## SUPPLIED DATA
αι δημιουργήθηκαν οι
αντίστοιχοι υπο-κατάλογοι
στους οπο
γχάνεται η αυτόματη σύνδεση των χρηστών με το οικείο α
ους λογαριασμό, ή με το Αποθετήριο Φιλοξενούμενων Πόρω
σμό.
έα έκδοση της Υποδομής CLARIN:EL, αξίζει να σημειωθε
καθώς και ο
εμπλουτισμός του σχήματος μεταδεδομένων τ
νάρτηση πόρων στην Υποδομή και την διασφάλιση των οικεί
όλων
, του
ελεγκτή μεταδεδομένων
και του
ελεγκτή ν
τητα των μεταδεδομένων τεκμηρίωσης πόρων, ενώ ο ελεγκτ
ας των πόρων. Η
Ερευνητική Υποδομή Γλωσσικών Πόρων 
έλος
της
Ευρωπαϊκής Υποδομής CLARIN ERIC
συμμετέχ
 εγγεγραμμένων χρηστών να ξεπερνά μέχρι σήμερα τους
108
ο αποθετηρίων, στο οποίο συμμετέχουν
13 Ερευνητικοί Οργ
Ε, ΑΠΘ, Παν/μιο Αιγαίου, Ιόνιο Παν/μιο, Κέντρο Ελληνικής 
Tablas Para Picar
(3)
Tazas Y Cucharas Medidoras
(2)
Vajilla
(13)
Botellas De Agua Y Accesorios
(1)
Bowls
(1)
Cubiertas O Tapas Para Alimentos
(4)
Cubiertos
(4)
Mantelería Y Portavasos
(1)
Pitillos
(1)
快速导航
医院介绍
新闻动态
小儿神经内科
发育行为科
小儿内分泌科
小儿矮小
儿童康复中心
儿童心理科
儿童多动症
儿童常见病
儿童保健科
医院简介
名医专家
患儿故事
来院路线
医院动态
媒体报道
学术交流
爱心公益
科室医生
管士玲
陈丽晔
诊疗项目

## WHAT TO PRODUCE
Where a line above holds the string "μεταδεδομένων", show that line.

## RESULT FOR THIS EXERCISE
εμπλουτισμός του σχήματος μεταδεδομένων τ
ελεγκτή μεταδεδομένων
τητα των μεταδεδομένων τεκμηρίωσης πόρων, ενώ ο ελεγκτ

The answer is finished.